Act, or regulations promulgated thereunder. As one of the means by which the Congress sought to further the objects of the United States Warehouse Act, and at the same time not make unreasonable requirements of a contract market, Section 5a(7) required such contract market to accept receipts from warehouses licensed under the United States Warehouse Act in satisfaction of any futures contract made on or subject to the rules of such contract market. It provided, however, that such warehouse receipt 'shall be for the kind, quality, and quantity of commodity specified in such contract', and further provided that the warehouse in which the commodity is stored 'meet such reasonable requirements as may be imposed by such contract market on other warehouses as to location, accessibility, and suitability for warehousing and delivery purposes.' (Emphasis supplied.)

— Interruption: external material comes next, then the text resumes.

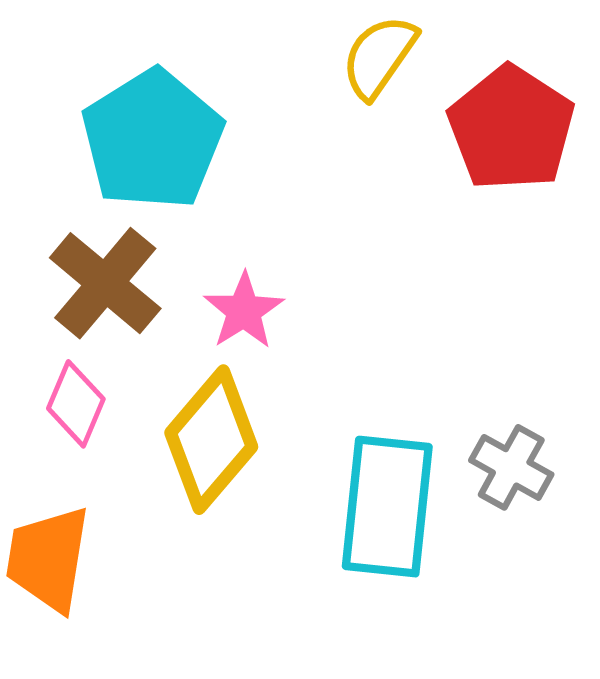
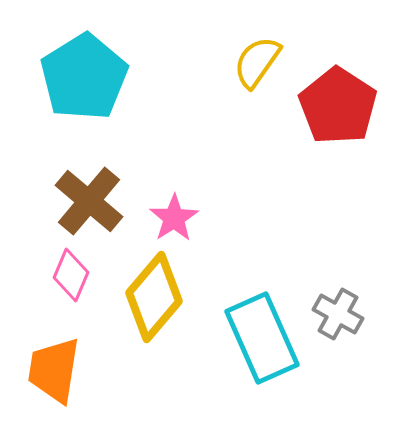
cyan pentagon: (152, 140) -> (84, 77), moved
cyan rectangle: (387, 507) -> (262, 338), turned -30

Unquestionably this proviso gave to the contract market the right to impose such reasonable requirements with respect to location, accessibility and suitability for warehousing and delivery purposes of the federally licensed warehouse, which otherwise the contract market would not have the right to impose. One cannot read the discussions in the Hearings before the Committee on Agriculture and Forestry of the United States Senate, 74th Congress, 2d Session, on H.R. 6772, with reference to the proposed section, and also what was said on the floor of the Senate when it was adopted, without coming to the conclusion that there was no intention whatsoever to impair the principle of exclusive control by the federal authority of the operation of federally licensed warehouses. In the light of the controversy that had aroused bitter and widespread conflict of views, it is simply inconceivable that, by the use of the term that the 'warehouse' meet 'reasonable requirements * * * as to * * * suitability for warehousing and delivery purposes' in the context where every other expression has to do only with the physical commodity named in the receipt and obviously the physical situation of the warehouse as to 'location' and 'accessibility,' the Congress intended to hand back any control over the warehousemen or the operation of the warehouses, and thus establish a duality of control which the Congress had expressly abolished. Precisely what was obviously meant what that a reasonable requirement could be made respecting the facilities and equipment of the warehouse to unload, store and deliver the commodity, such as Regulation No. 1626 of the Chicago Board of Trade referred to in Note 3, at pages 252 and 253 of 331 U.S. and page 1163 of 67 S. Ct., in Rice v. Chicago Board of Trade, supra, that the warehouses must be 'provided with modern improvements and appliances for the convenient and expeditious receiving, handling, and shipping of grain in bulk.' That this was the accepted intention of the Congress is clearly inferable from the Report of the Federal Trade Commission on the Economic Effects of Grain Exchange Actions Affecting Futures Trading During the First Six Months of 1946, and issued February 4, 1947, prepared at the request of and submitted to the Committee on Agriculture and Forestry, in which it is stated on page 10:
'Neither does the Commodity Exchange Act relate the administration of the Warehouse Act to exchange operations except to make receipts of federally licensed warehouses tenderable on futures contracts provided such receipts are for the kind, quality and quantity specified in futures contracts, and the warehouse itself meets the physical requirements as to location, accessibility, and suitability for warehousing and delivery set up by the exchange for regular warehouses. (Emphasis supplied.)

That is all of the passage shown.